Facebook has an "On This Day" feature, which has recently brought me many smiles and just as many grimaces. Pictures and posts by others remind me how blessed I have been relationally and otherwise. Many of my own posts, however, seem to demonstrate how short-sighted, judgmental, and entitled I have been (and continue to be). And these are just the thoughts I was willing to publish on social media. How many pettier, more inconsequential opinions have floated (or even been allowed to linger) through my mind over the years?

I would like to think my short-sighted, judgmental, and entitled days are behind me. But honestly? I've come to similar moments of self-revelation at other points in my life, without much obvious improvement in my attitude or actions. Still, I can't help but wonder: wouldn't it be nice if nobody unfriended me in the future over a non-Gospel issue?

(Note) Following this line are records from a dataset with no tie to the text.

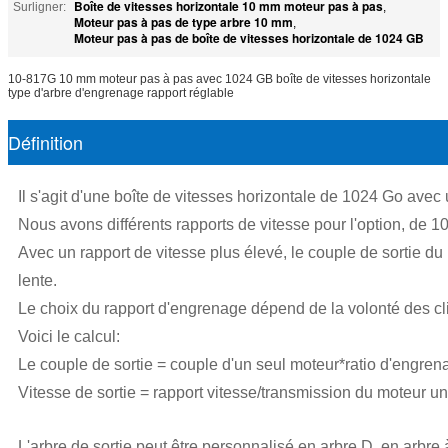
Boîte de vitesses horizontale 10 mm moteur pas à pas
Surligner:
,
Moteur pas à pas de type arbre 10 mm
,
Moteur pas à pas de boîte de vitesses horizontale de 1024 GB
10-817G 10 mm moteur pas à pas avec 1024 GB boîte de vitesses horizontale
type d'arbre d'engrenage rapport réglable
Définition
Il s'agit d'une boîte de vitesses horizontale de 1024 Go ave
Nous avons différents rapports de vitesse pour l'option, de 1
Avec un rapport de vitesse plus élevé, le couple de sortie du 
lente.
Le choix du rapport d'engrenage dépend de la volonté des cli
Voici le calcul:
Le couple de sortie = couple d'un seul moteur*ratio d'engrena
Vitesse de sortie = rapport vitesse/transmission du moteur u
L'arbre de sortie peut être personnalisé en arbre D, en arbre 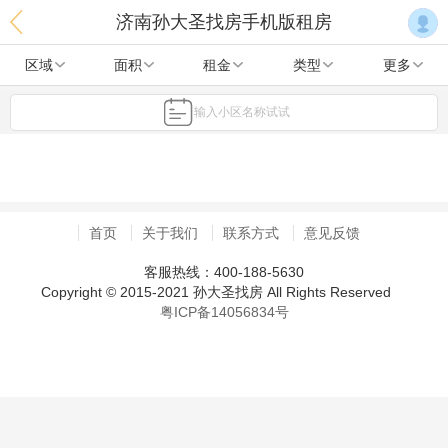
济南孙大圣找房手机版租房
区域
面积
租金
类型
更多
输入小区名称试试
首页
关于我们
联系方式
意见反馈
客服热线：400-188-5630
Copyright © 2015-2021 孙大圣找房 All Rights Reserved
粤ICP备14056834号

Thinking about this pattern of failure, I am reminded of the following passage:

"For the weapons of our warfare are not of the flesh but have divine power to destroy strongholds. We destroy arguments and every lofty opinion raised against the knowledge of God, and take every thought captive to obey Christ, being ready to punish every disobedience, when your obedience is complete." - 2 Corinthians 10:4-6

The command to "take every thought captive to obey Christ" is most often quoted without considering the context of this passage. Paul was responding to criticism about his ministry, immediately following an appeal for funding. These are not easy topics to broach, but if we follow Paul's example we must choose spiritual warfare over verbal sparring. What would I post if my habit was to first pray (seriously pray, not throw up a cursory sentence) about controversial topics?

The means of destroying false ideology is not debate. Paul's "we" in the quoted passage suggests that "taking every thought captive" begins with a battle for our own obedience to Christ. As demonstrated by my repeated failure to be prudent with my words, mere resolution is often inadequate to accomplish such mental transformation.

If and when I review my "On This Day" feed in the years to come, I hope my words draw more attention to Christ crucified than my own inconsequential opinions. I cannot simply appeal to an inner desire to change myself. Instead, I must pray and expect God to change me. He alone is sufficient to destroy the foolish arguments and lofty opinions that occupy my thoughts. I pray He would do so. I pray I let Him do so.